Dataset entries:
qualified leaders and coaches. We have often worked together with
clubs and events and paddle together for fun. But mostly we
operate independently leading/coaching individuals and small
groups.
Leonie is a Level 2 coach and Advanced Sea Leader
--
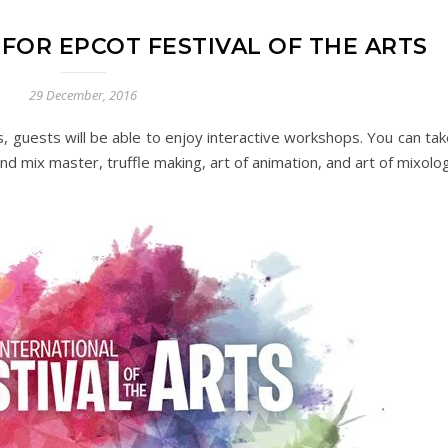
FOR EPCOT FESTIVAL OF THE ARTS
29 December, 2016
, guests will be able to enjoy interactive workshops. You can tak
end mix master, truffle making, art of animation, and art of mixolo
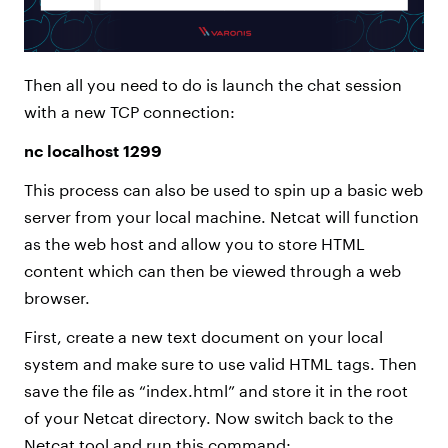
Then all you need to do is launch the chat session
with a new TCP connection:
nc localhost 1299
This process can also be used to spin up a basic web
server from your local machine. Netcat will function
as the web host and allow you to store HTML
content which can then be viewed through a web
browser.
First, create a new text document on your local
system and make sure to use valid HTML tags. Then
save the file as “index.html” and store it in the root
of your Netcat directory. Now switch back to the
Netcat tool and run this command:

Task goal:
Given the records above, restate word for word only the lines starting at the one with "qualified leaders and" and ending at the one with "Leonie is a".

Response to the task:
qualified leaders and coaches. We have often worked together with
clubs and events and paddle together for fun. But mostly we
operate independently leading/coaching individuals and small
groups.
Leonie is a Level 2 coach and Advanced Sea Leader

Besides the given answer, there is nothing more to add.